Avoid 4 Common Errors With the Help of a Bankruptcy Attorney in St. Charles MO
The US Bankruptcy Code’s Title 11 governs all bankruptcy filings. However, what seems sensible according to the law does not always make sense in real life. The mistakes listed below can prevent one from maximizing the benefits of a bankruptcy filing, but a Bankruptcy Attorney St. Charles MO with Van Dillen & Flood P.C. can help clients avoid these errors.

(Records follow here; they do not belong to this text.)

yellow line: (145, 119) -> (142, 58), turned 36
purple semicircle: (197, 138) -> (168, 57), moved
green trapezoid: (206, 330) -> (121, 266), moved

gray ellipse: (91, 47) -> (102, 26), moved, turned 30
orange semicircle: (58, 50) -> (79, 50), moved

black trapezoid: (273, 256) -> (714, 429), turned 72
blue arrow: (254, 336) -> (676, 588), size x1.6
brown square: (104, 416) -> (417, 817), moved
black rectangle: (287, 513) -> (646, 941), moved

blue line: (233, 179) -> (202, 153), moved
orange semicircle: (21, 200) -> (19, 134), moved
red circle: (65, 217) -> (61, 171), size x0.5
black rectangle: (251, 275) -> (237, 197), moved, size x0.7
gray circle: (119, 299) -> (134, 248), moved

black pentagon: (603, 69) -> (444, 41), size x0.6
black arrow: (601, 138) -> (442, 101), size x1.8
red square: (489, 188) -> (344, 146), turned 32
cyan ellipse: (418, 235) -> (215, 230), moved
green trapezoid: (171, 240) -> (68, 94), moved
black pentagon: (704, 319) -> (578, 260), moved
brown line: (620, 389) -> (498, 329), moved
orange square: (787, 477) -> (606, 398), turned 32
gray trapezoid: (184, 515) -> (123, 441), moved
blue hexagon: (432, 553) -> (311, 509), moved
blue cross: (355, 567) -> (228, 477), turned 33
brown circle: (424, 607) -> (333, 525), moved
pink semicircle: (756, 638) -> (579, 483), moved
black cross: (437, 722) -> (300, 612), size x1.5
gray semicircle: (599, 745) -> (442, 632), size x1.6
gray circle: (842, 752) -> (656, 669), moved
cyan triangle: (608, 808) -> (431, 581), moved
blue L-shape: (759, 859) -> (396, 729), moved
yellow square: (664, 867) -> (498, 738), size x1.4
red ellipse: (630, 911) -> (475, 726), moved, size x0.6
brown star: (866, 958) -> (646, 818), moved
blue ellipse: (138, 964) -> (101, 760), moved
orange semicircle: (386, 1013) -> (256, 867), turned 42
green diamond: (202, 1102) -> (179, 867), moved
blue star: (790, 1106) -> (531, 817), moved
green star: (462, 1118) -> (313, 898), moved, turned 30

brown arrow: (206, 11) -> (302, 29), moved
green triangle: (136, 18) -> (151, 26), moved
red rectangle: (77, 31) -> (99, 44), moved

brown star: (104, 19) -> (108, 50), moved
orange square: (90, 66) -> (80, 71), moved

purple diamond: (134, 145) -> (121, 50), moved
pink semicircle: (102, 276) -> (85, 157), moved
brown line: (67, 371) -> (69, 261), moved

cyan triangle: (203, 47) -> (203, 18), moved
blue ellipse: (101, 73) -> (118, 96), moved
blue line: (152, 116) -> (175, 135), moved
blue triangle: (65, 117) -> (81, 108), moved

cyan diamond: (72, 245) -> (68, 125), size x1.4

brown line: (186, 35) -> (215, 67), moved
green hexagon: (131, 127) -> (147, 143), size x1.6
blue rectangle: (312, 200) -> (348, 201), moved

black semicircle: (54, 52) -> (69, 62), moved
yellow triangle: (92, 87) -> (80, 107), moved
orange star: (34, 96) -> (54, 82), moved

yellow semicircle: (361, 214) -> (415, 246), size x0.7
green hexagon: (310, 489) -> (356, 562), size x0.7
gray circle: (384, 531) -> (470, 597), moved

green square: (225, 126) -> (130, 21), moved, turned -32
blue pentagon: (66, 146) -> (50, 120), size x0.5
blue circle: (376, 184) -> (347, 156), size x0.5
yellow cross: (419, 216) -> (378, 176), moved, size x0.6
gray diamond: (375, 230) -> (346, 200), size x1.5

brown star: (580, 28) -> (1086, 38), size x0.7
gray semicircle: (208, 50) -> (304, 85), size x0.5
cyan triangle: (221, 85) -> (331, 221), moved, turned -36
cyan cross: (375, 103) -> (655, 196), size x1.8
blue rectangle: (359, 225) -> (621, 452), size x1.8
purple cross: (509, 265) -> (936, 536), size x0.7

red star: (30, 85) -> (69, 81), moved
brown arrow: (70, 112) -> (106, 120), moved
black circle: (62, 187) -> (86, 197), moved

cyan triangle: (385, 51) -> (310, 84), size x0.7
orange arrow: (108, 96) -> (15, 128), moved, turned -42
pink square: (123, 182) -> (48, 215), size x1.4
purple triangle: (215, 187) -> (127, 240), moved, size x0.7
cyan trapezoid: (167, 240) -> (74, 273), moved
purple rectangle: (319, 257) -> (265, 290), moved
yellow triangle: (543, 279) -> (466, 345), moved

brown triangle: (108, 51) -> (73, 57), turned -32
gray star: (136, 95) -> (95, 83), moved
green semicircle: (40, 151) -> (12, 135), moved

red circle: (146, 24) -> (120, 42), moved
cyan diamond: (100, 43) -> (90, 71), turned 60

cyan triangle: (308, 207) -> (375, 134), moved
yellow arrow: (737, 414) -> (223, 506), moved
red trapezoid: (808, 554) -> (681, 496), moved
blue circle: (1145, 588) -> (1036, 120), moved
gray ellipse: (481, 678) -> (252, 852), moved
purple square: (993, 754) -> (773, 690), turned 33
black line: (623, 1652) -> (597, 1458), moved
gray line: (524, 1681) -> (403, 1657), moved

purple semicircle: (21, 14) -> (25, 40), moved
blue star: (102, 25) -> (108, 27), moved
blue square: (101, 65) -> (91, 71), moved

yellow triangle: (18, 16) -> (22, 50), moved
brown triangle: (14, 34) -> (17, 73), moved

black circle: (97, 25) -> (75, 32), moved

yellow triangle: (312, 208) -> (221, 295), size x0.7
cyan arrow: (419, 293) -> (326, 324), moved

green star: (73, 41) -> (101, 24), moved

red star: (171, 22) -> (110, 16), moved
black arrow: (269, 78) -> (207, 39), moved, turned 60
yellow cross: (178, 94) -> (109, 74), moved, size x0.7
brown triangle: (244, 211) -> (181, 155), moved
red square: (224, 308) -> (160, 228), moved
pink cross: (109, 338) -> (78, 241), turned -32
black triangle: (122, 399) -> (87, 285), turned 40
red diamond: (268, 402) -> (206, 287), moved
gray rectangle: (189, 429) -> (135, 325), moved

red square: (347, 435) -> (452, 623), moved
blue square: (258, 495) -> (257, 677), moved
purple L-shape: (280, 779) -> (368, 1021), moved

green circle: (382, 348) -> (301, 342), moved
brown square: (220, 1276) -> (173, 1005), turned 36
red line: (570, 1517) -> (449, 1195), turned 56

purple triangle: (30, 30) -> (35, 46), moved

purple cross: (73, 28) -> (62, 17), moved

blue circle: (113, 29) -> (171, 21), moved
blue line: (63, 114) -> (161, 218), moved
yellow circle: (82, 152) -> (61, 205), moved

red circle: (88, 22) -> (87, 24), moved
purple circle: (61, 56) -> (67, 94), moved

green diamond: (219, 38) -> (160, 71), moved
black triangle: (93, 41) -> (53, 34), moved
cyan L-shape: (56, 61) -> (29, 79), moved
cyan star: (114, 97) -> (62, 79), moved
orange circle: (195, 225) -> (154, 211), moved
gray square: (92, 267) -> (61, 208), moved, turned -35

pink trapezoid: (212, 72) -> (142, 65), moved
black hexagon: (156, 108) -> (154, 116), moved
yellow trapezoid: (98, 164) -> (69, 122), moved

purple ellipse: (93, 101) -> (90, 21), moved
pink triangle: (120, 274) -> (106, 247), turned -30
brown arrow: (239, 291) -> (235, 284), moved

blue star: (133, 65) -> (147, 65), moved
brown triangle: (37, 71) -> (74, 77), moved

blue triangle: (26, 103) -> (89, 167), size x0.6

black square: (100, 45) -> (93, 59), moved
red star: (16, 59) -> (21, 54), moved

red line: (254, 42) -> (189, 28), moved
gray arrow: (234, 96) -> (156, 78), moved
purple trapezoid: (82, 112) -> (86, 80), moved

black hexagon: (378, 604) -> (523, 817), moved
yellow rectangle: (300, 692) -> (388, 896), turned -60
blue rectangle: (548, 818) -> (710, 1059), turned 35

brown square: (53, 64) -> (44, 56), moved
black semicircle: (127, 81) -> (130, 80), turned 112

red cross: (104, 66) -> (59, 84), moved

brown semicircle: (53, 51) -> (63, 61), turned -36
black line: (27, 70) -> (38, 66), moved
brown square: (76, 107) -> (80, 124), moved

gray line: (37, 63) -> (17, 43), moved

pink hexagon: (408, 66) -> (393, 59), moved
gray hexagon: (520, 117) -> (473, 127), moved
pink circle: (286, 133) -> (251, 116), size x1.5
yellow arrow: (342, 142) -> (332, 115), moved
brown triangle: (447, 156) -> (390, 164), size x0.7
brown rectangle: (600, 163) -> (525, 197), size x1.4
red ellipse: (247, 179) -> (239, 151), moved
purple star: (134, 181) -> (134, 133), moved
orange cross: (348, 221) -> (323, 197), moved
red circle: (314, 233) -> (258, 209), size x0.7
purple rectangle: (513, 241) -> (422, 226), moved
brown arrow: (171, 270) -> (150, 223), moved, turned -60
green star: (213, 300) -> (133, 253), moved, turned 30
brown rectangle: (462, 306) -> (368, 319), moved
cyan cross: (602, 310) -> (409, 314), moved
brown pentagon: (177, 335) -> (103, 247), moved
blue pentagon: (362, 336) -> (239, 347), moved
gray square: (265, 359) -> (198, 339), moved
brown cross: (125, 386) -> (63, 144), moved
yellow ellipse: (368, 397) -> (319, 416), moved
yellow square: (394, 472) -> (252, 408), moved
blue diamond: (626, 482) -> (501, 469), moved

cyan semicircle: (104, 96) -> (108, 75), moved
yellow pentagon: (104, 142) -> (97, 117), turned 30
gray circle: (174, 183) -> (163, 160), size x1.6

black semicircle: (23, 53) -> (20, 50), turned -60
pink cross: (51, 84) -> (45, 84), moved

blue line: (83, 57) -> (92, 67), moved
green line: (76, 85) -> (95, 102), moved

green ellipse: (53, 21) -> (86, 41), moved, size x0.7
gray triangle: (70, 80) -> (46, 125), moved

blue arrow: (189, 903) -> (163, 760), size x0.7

Selling Assets to Try to Reduce Debt
The assets one can retain during bankruptcy are governed by state law and Bankruptcy Code exemption rules. In some cases, filers liquidate 401(k)s or sell off assets, but these measures rarely work. If a sell-off won’t get debt down to a manageable level, it makes no sense to sell assets which would be protected during a bankruptcy case. If one is struggling to pay their bills, that’s the right time to call a bankruptcy attorney.
Selling Assets Below Market Value
Another error common among bankruptcy filers is to hide or liquidate assets to prevent loss. A transfer before a bankruptcy filing must be disclosed in the petition, or a seizure may occur. Filers should consider that a Bankruptcy Attorney St. Charles MO can protect their assets in some cases; it’s not always about seizing them and giving them to creditors.
It’s only natural to want to pay family members and associates first. However, during bankruptcy, paying acquaintances first can be regarded as insider transference. These transfers must be listed on a bankruptcy petition, and trustees can pursue the recipient for the funds if the transfer was made within a certain period before filing.
Intentionally Running Up More Debt
This happens in different ways. One can tap into credit sources, or they can convert unsecured debts into secured ones. When a person files for bankruptcy, they’re discharged of the duty to pay secured debts, but creditors can repossess or foreclose. If a filer maxes out credit cards, gets cash advances, takes a vacation or spends frivolously before bankruptcy, they may be guilty of fraud. Credit card issuers monitor transactions for abuse, and they can file an objection during bankruptcy proceedings. Such objections usually mean additional fees for a bankruptcy attorney in St. Charles MO, and, at worst, non-discharge of certain debts.